**Exercise brief**:
Return all lines from the listing below that include the word "registered".

**Provided records**:
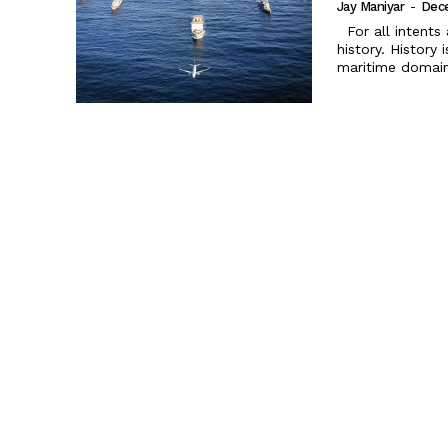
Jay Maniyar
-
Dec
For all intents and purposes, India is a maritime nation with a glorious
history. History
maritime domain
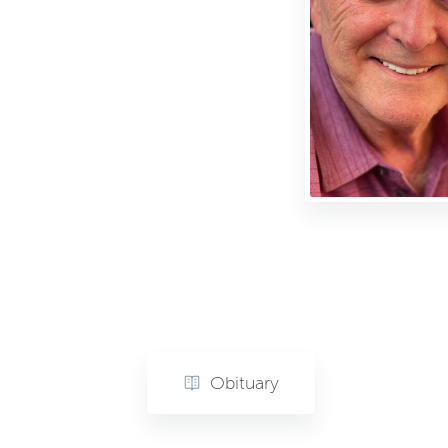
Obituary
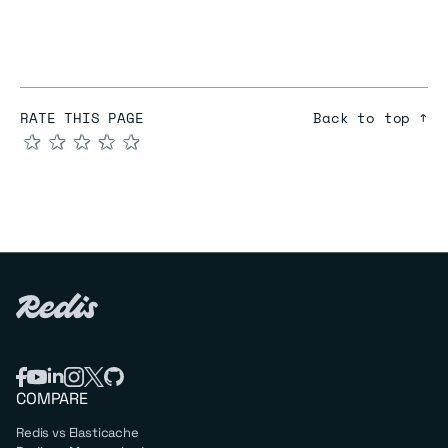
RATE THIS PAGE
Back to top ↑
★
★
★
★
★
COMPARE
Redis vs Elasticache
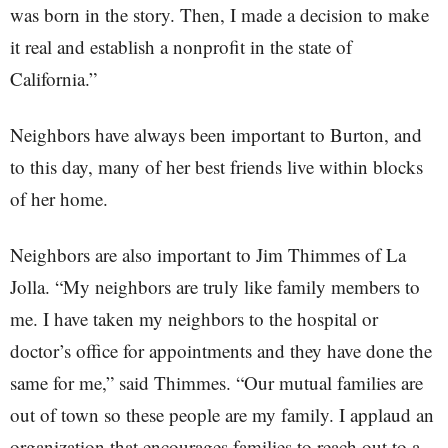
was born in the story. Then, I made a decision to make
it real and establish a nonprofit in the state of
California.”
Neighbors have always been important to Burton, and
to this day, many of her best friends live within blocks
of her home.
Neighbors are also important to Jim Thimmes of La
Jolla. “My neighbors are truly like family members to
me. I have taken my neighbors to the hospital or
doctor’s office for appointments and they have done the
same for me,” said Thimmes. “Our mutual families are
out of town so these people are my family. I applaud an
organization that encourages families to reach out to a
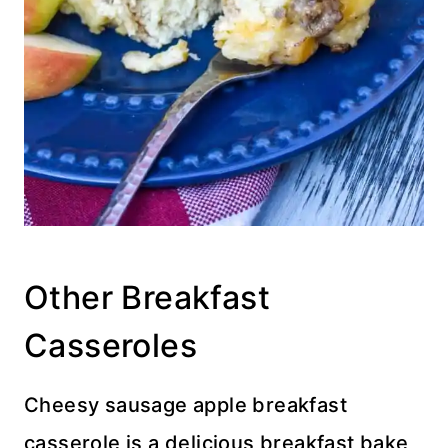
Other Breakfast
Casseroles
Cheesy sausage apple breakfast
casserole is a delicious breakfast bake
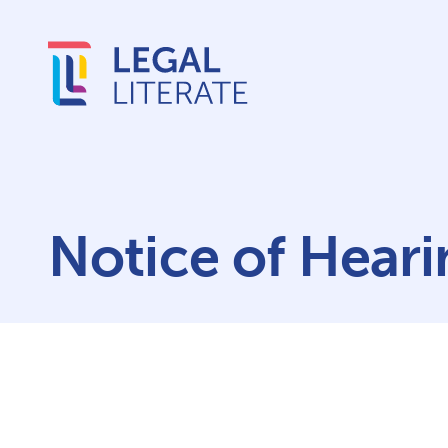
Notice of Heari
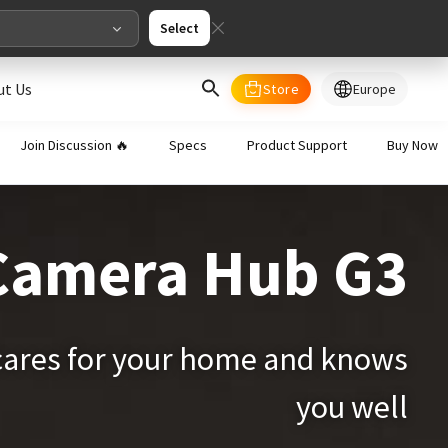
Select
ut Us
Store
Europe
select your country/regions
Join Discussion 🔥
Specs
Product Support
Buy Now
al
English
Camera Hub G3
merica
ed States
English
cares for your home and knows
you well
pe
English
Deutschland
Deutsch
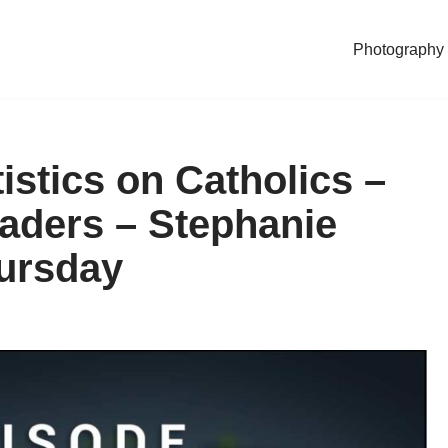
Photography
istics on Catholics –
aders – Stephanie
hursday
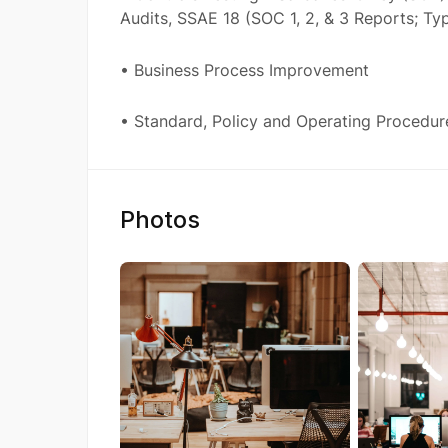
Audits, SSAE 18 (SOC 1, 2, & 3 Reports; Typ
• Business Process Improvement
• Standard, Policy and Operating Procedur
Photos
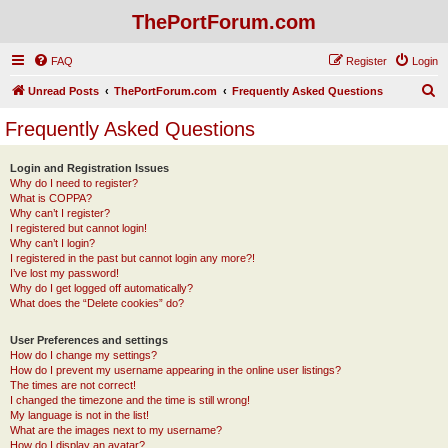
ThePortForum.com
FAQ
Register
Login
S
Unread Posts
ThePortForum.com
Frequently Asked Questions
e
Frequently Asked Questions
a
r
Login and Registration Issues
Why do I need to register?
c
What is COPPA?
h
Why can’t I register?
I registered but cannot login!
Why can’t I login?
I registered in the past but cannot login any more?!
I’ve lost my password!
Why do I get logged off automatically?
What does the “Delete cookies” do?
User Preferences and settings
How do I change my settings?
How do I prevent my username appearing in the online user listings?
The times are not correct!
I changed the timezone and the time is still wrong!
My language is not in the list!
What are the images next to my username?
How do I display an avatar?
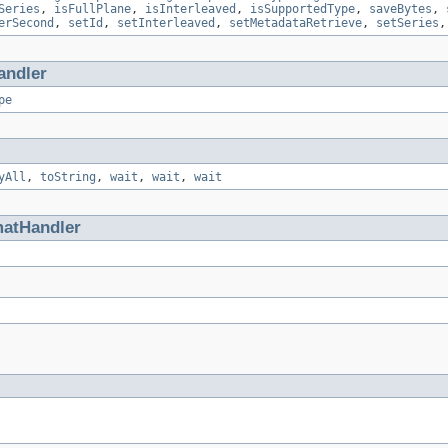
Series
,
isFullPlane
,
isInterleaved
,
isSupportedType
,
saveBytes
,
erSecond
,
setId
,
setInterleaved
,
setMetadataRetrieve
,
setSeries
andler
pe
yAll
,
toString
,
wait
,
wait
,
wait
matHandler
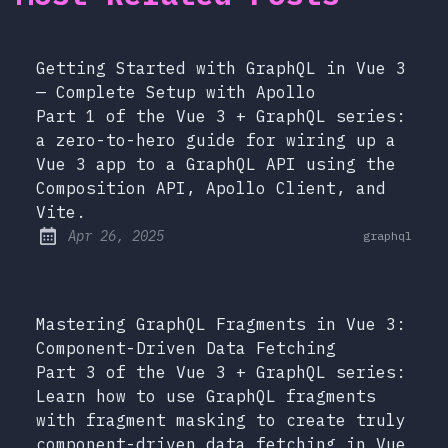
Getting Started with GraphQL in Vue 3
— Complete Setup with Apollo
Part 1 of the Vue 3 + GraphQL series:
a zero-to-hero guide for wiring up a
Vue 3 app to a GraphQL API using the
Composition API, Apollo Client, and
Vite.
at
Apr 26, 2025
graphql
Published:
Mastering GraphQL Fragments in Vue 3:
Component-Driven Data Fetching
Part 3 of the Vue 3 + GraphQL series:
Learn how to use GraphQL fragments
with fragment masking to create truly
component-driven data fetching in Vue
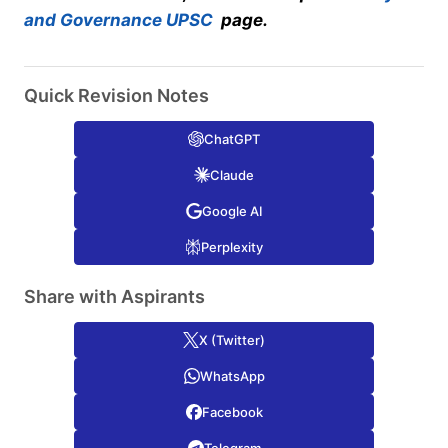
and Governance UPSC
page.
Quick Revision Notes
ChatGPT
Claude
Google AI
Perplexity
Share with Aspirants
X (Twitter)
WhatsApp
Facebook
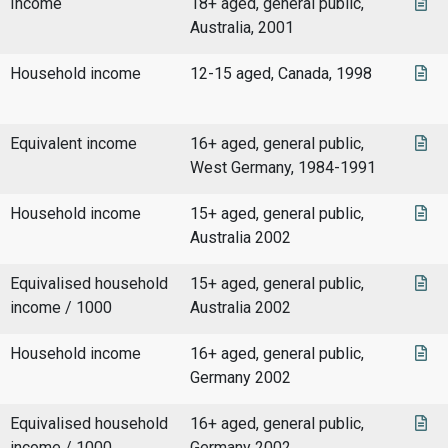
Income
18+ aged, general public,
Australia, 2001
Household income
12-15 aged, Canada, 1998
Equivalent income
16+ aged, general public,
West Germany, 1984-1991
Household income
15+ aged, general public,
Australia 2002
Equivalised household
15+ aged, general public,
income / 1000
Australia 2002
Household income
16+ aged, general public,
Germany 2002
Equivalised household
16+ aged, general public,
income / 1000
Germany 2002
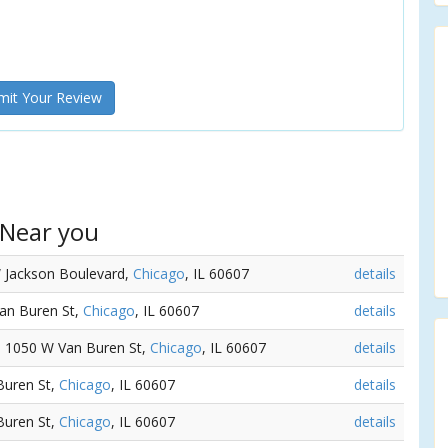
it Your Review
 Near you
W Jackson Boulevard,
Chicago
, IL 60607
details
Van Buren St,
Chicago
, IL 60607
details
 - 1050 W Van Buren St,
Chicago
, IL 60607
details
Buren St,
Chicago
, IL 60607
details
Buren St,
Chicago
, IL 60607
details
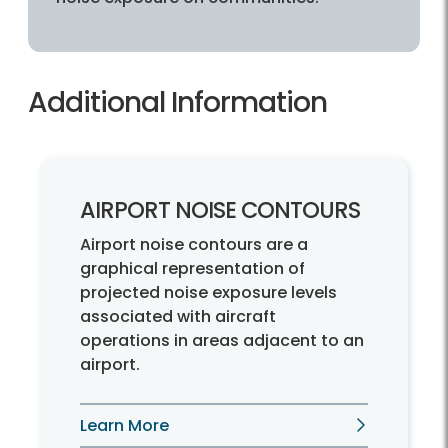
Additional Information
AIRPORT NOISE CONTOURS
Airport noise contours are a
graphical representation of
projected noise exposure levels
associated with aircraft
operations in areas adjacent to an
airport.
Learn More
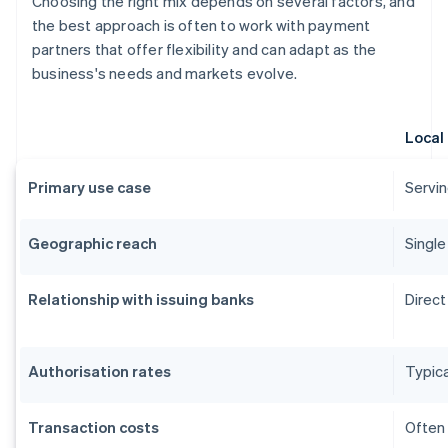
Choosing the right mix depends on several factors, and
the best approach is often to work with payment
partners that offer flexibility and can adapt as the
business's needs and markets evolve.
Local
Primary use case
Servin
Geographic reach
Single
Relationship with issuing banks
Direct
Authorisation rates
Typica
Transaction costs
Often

**Solution for this problem**:
I registered but cannot login!
I registered in the past but cannot login any more?!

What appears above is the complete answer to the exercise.